And it could be true! But to claim that this line specifically confirms the Winnower makes me question people's media literacy. This line is spoken by the Witness. The Witness has both the reason to lie to us, but also the reason to believe in the Winnower. This is unreliable narration 101: the Witness could believe that it serves something else, that the reason it destroyed its own and many other civilisations is because it is following something greater. Obviously the Witness would believe that it's "the first knife" of some godly entity. It's religion. The word of a religious person who believes in a deity is not the proof that the deity exists.
This does not mean that the Winnower is NOT real. We don't know if it is. This only means that we can't use this specific source as proof.
But this line is very interesting to me because of how it's phrased. Initially, I believed that the Witness spoke to us, the Guardians, because that's what it does throughout the raid. But after a few reads, this feels like it's at least partially aimed at the Traveler as well. The third line in particular is interesting: "Each child we save from the game, you again force to play." This feels like it's talking about the Traveler's growing/resurrecting powers, especially about how it resurrected Guardians. We were dead, but then we were forced to play again. It's also speaking about it like the "game" which can be a sort of 4th wall-breaking, but also it could clearly be referring to Unveiling which also calls it playing a game.
The last line is also interesting in this context: "Gods forged us both." Who is "us"? Obviously the Witness considers itself here, but which "gods" forged what else? Does the Witness consider the Traveler to be a god, forging the Guardians? The next line is also weird in this context, telling us that despite gods forging us, "they cannot tell the knife what shape to carve." Either the Witness still doesn't understand the Traveler or the Traveler is not considered as the god because that's the Traveler's whole philosophy: it creates things, but it doesn't tell those things what to do. It would never tell us what shape to carve. So if this is not referring to the Traveler forging Guardians, it might be referring to something else forging the Traveler. Possibly! I am very intrigued by these lines and the line of thinking the Witness uses here.
But let's go back to the Winnower. As I already said, this doesn't prove anything, it only proves that the Witness believes in it. We also know that the Witness believes in this because in the final mission it also told us that it is "the first knife, the edge that carved purpose into being." Later, after its defeat, Mara and Ikora discussed this phrase, which I covered in this post. This discussion also entertained the possibility that there's something else beyond the Witness, something that wielded it as a "knife." Mara and Ikora don't make any conclusions; they discuss the possibility, but they end it with "we don't know."
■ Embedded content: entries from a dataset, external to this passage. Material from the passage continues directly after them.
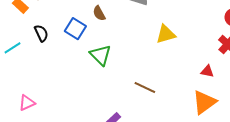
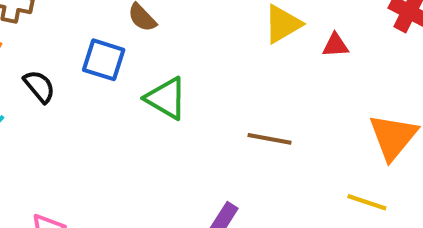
red triangle: (207, 71) -> (335, 45), moved

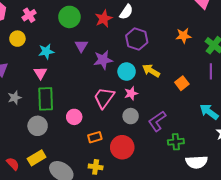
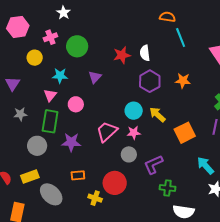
white semicircle: (126, 12) -> (145, 53), turned 126
green circle: (69, 17) -> (77, 46), moved
orange star: (183, 36) -> (183, 81), moved
purple star: (103, 60) -> (71, 142), moved
orange square: (182, 83) -> (185, 133), size x1.5
pink circle: (74, 117) -> (76, 104), moved
orange rectangle: (95, 137) -> (78, 175), moved
yellow cross: (96, 167) -> (95, 198), moved

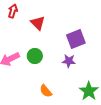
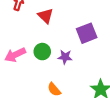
purple star: (69, 61) -> (65, 57), moved

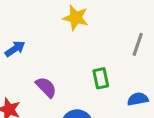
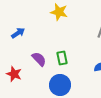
green rectangle: (101, 78) -> (62, 58), moved

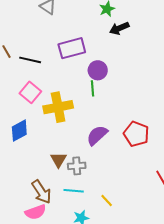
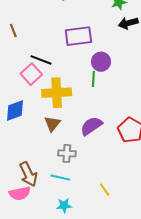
black line: (30, 60) -> (41, 60), moved
brown triangle: (58, 160) -> (52, 124), moved
yellow line: (107, 201) -> (105, 190), moved

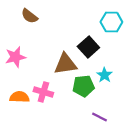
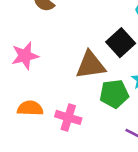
pink cross: (43, 92) -> (68, 117), moved

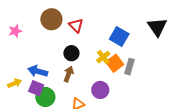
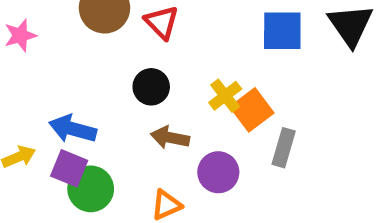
blue square: (119, 36) -> (282, 31), moved, turned -30
gray rectangle: (130, 67) -> (284, 148), moved
brown arrow: (69, 74) -> (170, 138), moved, turned -98

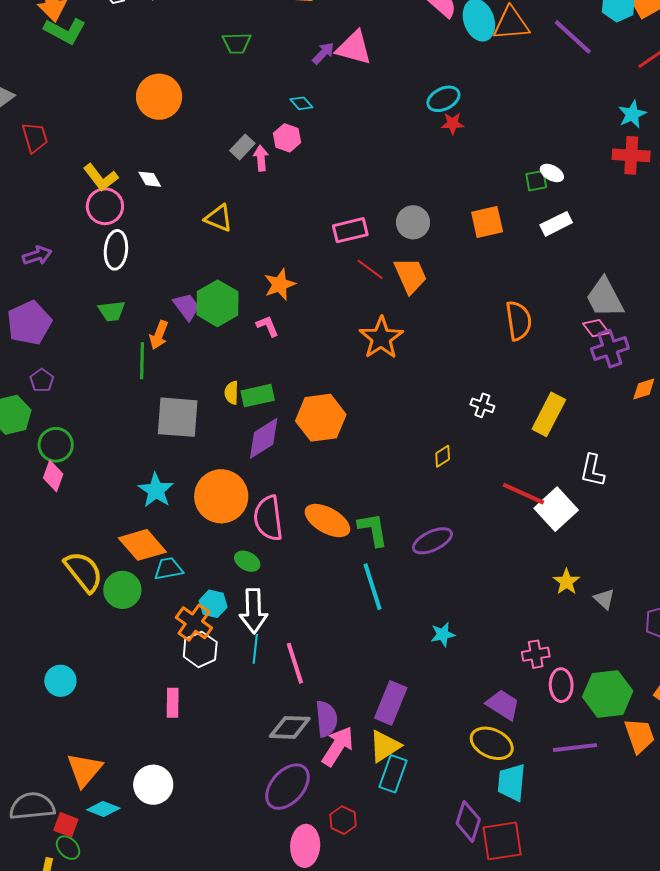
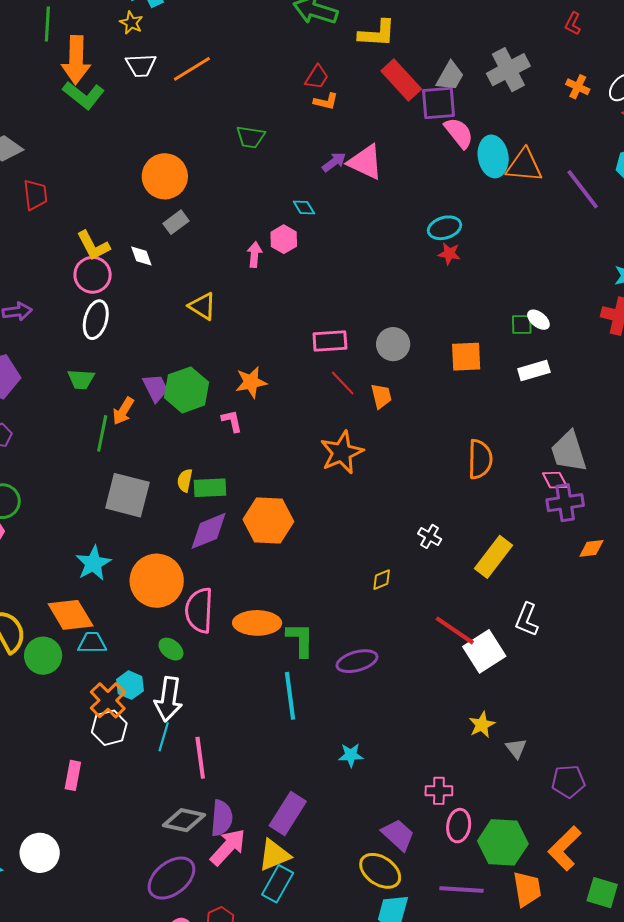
gray rectangle: (242, 147) -> (176, 222), moved
orange trapezoid: (410, 275) -> (381, 396), size x0.7
orange ellipse: (327, 521) -> (257, 623), turned -39

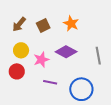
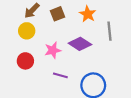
yellow circle: (21, 50) -> (27, 31), moved
gray line: (98, 56) -> (109, 31), moved

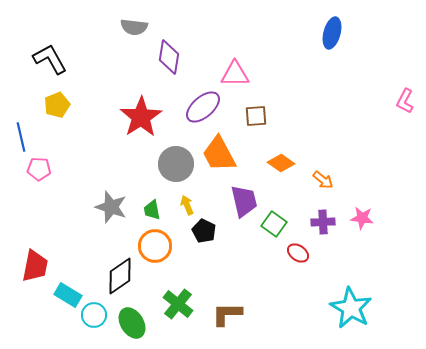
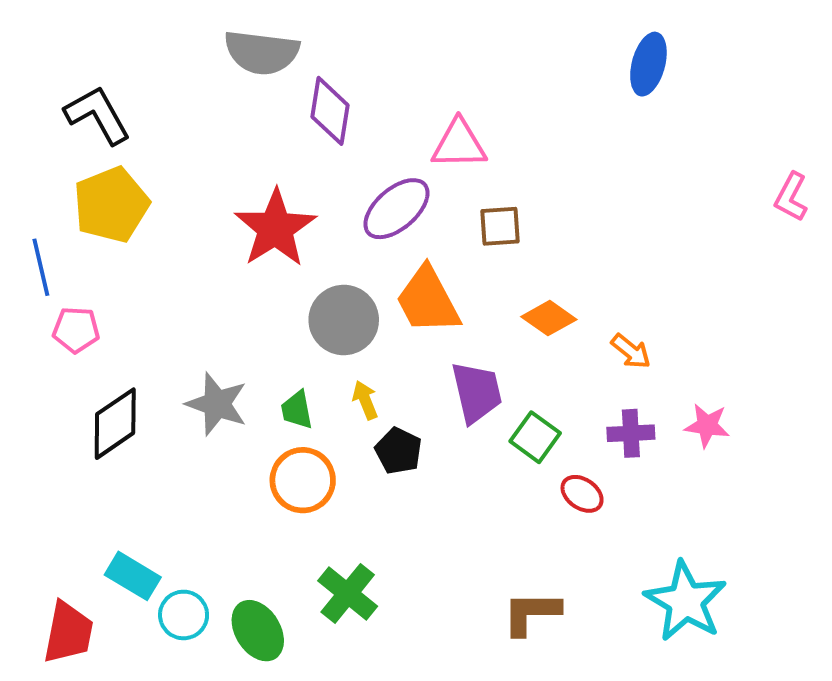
gray semicircle: (134, 27) -> (262, 52), size x1.4
yellow pentagon: (57, 105) -> (111, 205), size x1.5
red trapezoid: (35, 266) -> (68, 633), moved
black diamond: (120, 276) -> (115, 424), moved
brown L-shape: (227, 314) -> (531, 613), moved

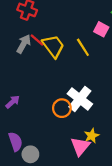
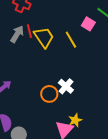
red line: (37, 40) -> (29, 31), turned 32
white cross: (80, 99) -> (66, 86), size x0.7

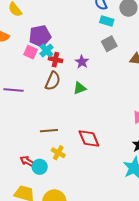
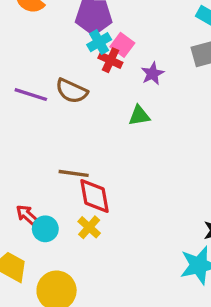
pink square: (31, 52) -> (122, 45), moved
brown semicircle: (53, 81) -> (72, 91), moved, turned 78
red diamond: (89, 138) -> (94, 196), moved
yellow cross: (58, 153) -> (89, 227), moved

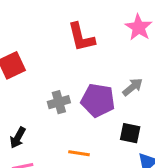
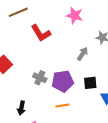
purple pentagon: (98, 100) -> (63, 81), moved
gray cross: (59, 102) -> (40, 78), turned -32

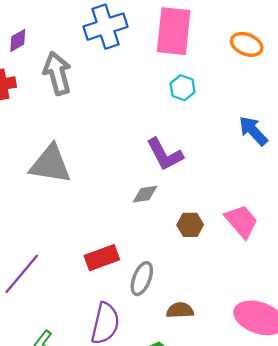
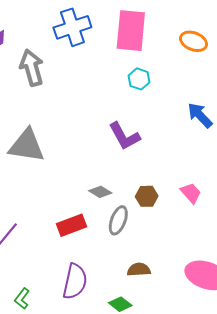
gray diamond: (145, 194) -> (100, 192), moved, turned 40
pink trapezoid: (242, 221) -> (191, 193), size x0.7
gray ellipse: (142, 279) -> (118, 220), moved

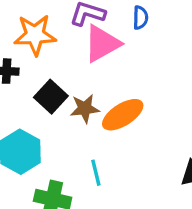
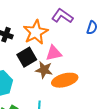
orange star: (35, 35) -> (36, 32), moved, turned 30
pink triangle: (102, 44) -> (54, 53), moved, size x0.7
They discuss it in the context of Unveiling; this lore book is canonically available to read to characters in the game, which is neat! It's been discussed several times now in the lore, and it's discussed here as well. Mara and Ikora have read Unveiling, it's where they've read about "the first knife" concept and are wondering what it all means and if there's a way to figure out the truth in the allegories. Again, they don't know the answer. And neither do we!
However, we as players have more information than the characters. I'm pretty sure the delay on the lore for Nacre was on purpose, because it would've been confusing to read that before defeating the Witness. The lore tab itself has no clear author; the only way to tell is to speculate based on the style and phrases used. The style will immediately be reminiscent of Unveiling (and the one page in Books of Sorrow when something speaks to Oryx). It's casual and friendly, but persuasive.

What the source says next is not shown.